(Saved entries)
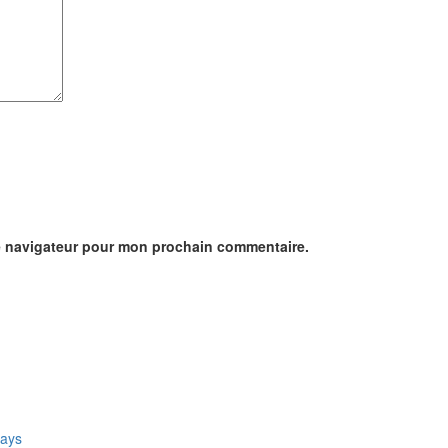
le navigateur pour mon prochain commentaire.
pays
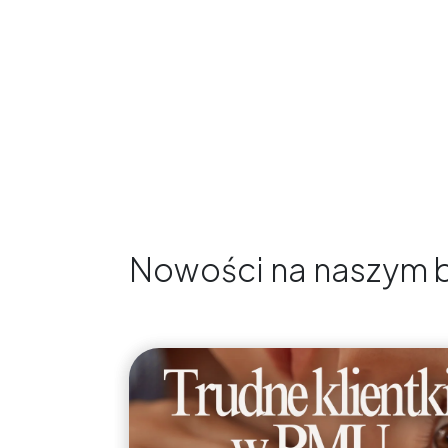
Nowości na naszym 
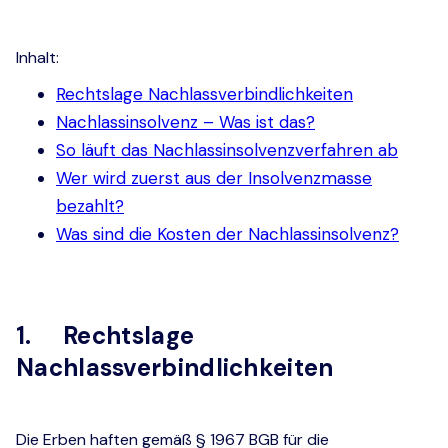
Inhalt:
Rechtslage Nachlassverbindlichkeiten
Nachlassinsolvenz – Was ist das?
So läuft das Nachlassinsolvenzverfahren ab
Wer wird zuerst aus der Insolvenzmasse
bezahlt?
Was sind die Kosten der Nachlassinsolvenz?
1. Rechtslage
Nachlassverbindlichkeiten
Die Erben haften gemäß § 1967 BGB für die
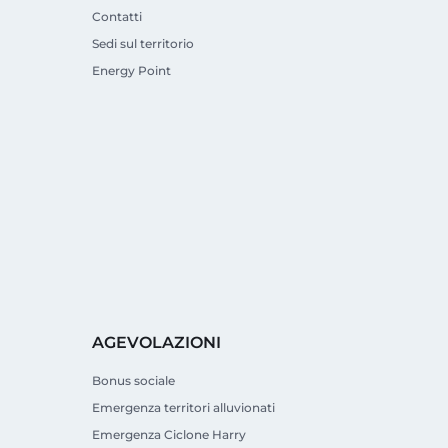
Contatti
Sedi sul territorio
Energy Point
AGEVOLAZIONI
Bonus sociale
Emergenza territori alluvionati
Emergenza Ciclone Harry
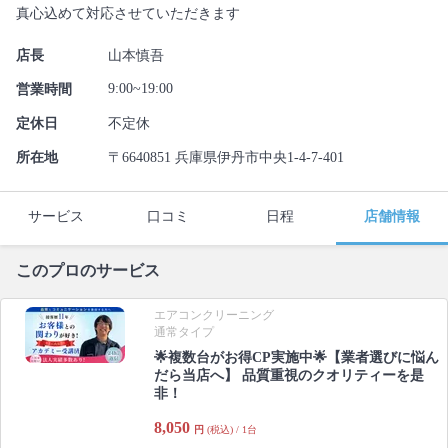
真心込めて対応させていただきます
店長
山本慎吾
9:00~19:00
営業時間
定休日
不定休
所在地
〒6640851 兵庫県伊丹市中央1-4-7-401
サービス
口コミ
日程
店舗情報
このプロのサービス
エアコンクリーニング
通常タイプ
🌟複数台がお得CP実施中🌟【業者選びに悩ん
だら当店へ】 品質重視のクオリティーを是
非！
8,050
円
(税込) / 1台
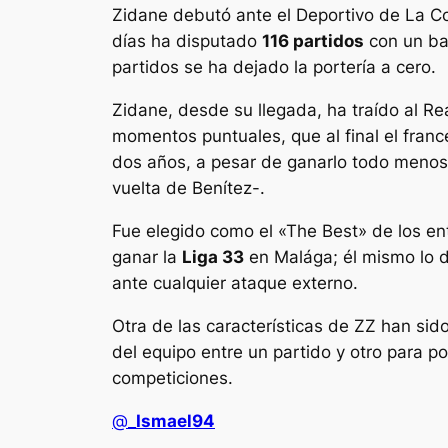
Zidane debutó ante el Deportivo de La C
días ha disputado
116 partidos
con un bal
partidos se ha dejado la portería a cero.
Zidane, desde su llegada, ha traído al Re
momentos puntuales, que al final el fran
dos años, a pesar de ganarlo todo menos 
vuelta de Benítez-.
Fue elegido como el «The Best» de los en
ganar la
Liga 33
en Malága; él mismo lo d
ante cualquier ataque externo.
Otra de las características de ZZ han sid
del equipo entre un partido y otro para 
competiciones.
@
_Ismael94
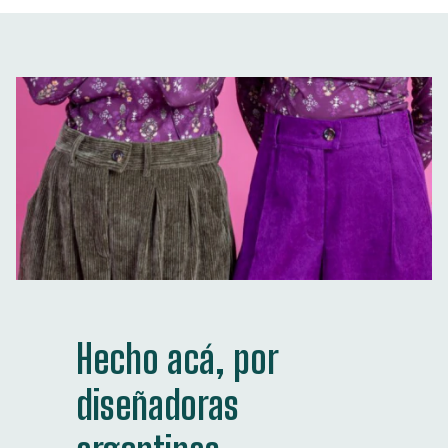
Hecho acá, por
diseñadoras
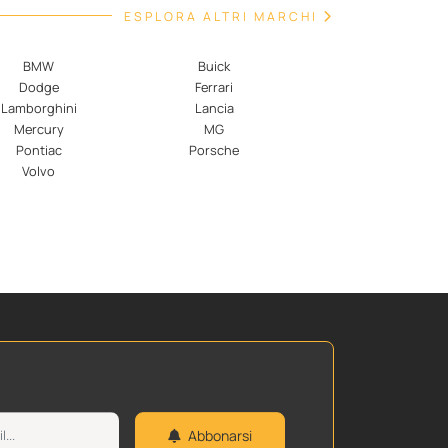
ESPLORA ALTRI MARCHI
BMW
Buick
Dodge
Ferrari
Lamborghini
Lancia
Mercury
MG
Pontiac
Porsche
Volvo
Abbonarsi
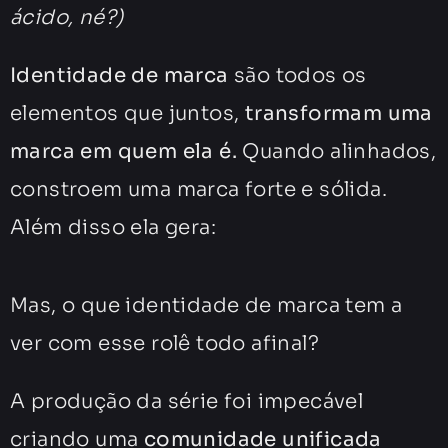
ácido, né?)
Identidade de marca
são todos os
elementos que juntos,
transformam uma
marca em quem ela é.
Quando alinhados,
constroem uma marca forte e sólida.
Além disso ela gera:
Mas, o que identidade de marca tem a
ver com esse rolê todo afinal?
A produção da série foi impecável
criando uma
comunidade unificada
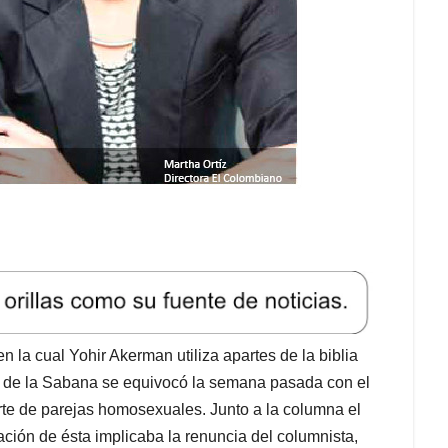
 la cual Yohir Akerman utiliza apartes de la biblia
d de la Sabana se equivocó la semana pasada con el
rte de parejas homosexuales. Junto a la columna el
ación de ésta implicaba la renuncia del columnista,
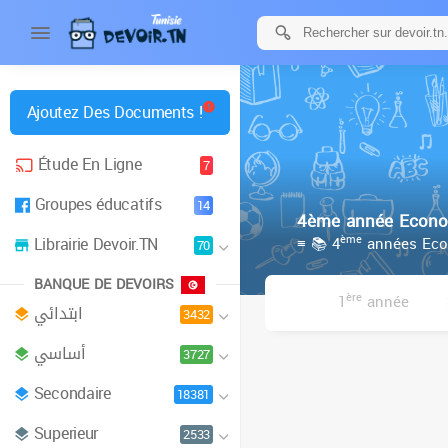
Ajoutez Des Documents !
Étude En Ligne
7
Groupes éducatifs
14
4ème année Econom
Librairie Devoir.TN
ème
≡ 📚 4
années Eco
70
BANQUE DE DEVOIRS
ère
1
année
ابتدائي
3432
أساسي
3727
Secondaire
18381
Superieur
2533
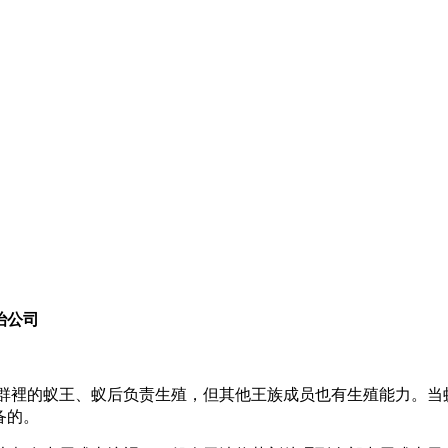
治公司
族群裡的蚁王、蚁后负责生殖，但其他王族成员也有生殖能力。当
备的。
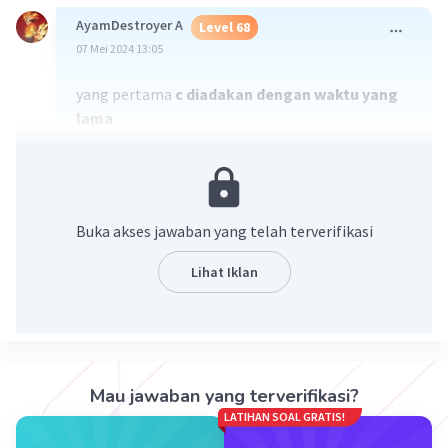
AyamDestroyer A
Level 68
07 Mei 2024 13:05
yang pertama
c diadakan dengan waktu yang
lama
tapi yang kedua
B. Masyarakat umum
·
0.0
(
0
)
Balas
Beri Rating
Buka akses jawaban yang telah terverifikasi
AyamDestroyer A
Level 68
Lihat Iklan
07 Mei 2024 13:06
maap ya aku kurang tau yang pertama jadi agak
ngasal
— Tampilkan 1 balasan lainnya
Mau jawaban yang terverifikasi?
LATIHAN SOAL GRATIS!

Activity:
Once you reach the line with "são todos os" in the data above, copy it and every line after it exactly, up to and including the line with "criando uma".

Exercise solution:
são todos os
elementos que juntos,
transformam uma
marca em quem ela é.
Quando alinhados,
constroem uma marca forte e sólida.
Além disso ela gera:
Mas, o que identidade de marca tem a
ver com esse rolê todo afinal?
A produção da série foi impecável
criando uma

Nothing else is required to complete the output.